The Stroop Effect primarily measures cognitive interference, which occurs when the processing of a specific stimulus feature impedes the simultaneous processing of a second stimulus attribute.
- What is one possible explanation for the Stroop Effect?
The Stroop Effect is often explained by the theory of automaticity, which suggests that reading—the task of recognizing words—has become an automatic process for most individuals, and this automatic reading process interferes with the task of naming the color.
- In a typical Stroop test, trials (where the color of the ink matches the word) are completed faster than trials (where the color of the ink does not match the word).
Answer: congruent, incongruent
In a typical Stroop test, there are two types of tasks - congruent and incongruent.
Congruent tasks are those where the color of the ink matches the word.

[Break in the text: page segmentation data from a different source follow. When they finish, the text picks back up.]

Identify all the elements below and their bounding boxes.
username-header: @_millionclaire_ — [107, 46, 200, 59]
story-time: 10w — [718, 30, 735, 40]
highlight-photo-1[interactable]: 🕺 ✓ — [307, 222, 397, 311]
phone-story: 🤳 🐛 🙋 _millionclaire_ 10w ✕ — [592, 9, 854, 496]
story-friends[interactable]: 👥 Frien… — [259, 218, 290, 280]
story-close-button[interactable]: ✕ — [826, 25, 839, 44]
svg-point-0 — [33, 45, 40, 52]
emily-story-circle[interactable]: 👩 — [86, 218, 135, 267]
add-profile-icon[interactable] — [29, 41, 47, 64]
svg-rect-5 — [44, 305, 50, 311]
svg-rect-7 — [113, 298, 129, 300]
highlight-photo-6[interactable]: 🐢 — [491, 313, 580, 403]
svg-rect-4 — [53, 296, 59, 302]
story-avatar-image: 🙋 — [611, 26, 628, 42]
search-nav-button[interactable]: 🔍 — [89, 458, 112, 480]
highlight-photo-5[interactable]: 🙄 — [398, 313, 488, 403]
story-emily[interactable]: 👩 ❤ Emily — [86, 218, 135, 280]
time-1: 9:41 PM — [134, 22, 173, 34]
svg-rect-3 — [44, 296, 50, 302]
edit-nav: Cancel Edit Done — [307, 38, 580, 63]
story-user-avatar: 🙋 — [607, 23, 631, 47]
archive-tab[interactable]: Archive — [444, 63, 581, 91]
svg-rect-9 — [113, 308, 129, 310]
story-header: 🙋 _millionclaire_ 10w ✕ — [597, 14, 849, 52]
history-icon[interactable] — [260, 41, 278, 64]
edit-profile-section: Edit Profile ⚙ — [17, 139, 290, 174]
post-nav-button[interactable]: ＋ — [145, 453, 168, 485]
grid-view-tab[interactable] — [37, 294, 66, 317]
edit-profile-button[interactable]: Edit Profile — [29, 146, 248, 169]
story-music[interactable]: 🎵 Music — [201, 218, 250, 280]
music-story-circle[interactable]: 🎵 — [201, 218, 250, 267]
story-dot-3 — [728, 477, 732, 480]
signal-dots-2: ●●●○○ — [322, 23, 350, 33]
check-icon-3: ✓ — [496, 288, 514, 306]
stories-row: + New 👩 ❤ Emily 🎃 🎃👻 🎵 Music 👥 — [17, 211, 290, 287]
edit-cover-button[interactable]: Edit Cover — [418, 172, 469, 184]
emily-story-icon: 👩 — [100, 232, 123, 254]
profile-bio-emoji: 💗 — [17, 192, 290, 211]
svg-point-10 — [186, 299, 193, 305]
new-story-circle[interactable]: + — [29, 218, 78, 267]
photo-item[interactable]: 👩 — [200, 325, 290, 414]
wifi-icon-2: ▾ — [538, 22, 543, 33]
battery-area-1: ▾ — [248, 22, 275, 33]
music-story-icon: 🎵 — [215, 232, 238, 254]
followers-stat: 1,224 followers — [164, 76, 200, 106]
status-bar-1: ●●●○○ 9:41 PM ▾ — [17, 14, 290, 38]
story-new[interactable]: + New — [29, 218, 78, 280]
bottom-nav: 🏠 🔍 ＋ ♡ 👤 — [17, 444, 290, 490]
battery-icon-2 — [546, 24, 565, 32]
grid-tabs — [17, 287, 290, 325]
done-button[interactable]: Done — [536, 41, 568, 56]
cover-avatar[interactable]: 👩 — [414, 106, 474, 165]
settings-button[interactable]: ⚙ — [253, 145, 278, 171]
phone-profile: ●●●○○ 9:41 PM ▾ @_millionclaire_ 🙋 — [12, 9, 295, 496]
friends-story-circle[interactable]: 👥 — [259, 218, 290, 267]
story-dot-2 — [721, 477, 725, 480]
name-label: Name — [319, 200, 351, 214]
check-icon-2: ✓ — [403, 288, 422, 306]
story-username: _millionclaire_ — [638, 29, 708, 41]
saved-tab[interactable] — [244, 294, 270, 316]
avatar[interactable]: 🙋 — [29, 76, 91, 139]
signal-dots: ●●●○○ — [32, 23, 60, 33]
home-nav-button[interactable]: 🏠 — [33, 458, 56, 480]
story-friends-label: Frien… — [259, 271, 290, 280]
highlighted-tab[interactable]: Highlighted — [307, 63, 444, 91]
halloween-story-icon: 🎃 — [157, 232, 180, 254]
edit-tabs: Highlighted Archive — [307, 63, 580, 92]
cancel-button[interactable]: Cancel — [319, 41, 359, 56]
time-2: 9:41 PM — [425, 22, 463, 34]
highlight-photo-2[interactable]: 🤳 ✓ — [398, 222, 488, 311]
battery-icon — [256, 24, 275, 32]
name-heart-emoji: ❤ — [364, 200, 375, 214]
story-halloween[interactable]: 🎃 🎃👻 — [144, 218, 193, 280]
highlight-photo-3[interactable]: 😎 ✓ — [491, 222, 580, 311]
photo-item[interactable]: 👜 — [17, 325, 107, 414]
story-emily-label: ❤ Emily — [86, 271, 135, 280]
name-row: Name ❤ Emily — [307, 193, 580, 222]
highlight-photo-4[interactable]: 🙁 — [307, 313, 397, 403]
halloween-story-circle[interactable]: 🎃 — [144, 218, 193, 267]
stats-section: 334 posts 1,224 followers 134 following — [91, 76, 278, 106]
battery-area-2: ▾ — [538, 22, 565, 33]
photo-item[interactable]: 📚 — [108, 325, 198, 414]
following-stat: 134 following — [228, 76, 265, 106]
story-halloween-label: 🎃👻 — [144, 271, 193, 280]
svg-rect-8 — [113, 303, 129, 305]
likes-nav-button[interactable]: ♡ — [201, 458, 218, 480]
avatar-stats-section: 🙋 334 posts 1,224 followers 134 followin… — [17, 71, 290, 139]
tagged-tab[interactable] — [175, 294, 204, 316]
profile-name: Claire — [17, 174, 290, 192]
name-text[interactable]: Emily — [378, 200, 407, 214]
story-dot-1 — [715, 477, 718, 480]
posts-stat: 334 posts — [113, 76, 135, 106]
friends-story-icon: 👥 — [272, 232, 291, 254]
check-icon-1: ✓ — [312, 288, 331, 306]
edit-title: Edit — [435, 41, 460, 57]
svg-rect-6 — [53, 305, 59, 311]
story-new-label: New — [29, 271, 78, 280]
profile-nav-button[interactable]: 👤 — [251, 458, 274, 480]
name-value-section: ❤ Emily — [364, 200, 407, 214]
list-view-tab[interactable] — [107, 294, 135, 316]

For example, the word "BLUE" is printed in blue ink. In this case, the visual color and the semantic information (the meaning of the word) align or are "congruent."
Incongruent tasks, on the other hand, are those where the color of the ink does not match the word. For example, the word "BLUE" might be printed in red ink. Here, the visual color and the semantic information are in conflict or are "incongruent."
Participants in a Stroop test are typically asked to name the color of the ink, not the word. This is where the interference comes in. Reading words is such an automatic process for most literate adults that the participant's brain automatically reads the word before recognizing the color of the ink. This causes a delay in the response time for incongruent tasks, as the brain has to overcome the initial automatic response to read the word.
Therefore, congruent tasks are typically completed faster than incongruent tasks in a Stroop test. The difference in response times is the measure of the Stroop effect, which demonstrates the nature of cognitive interference and the automatic process of reading.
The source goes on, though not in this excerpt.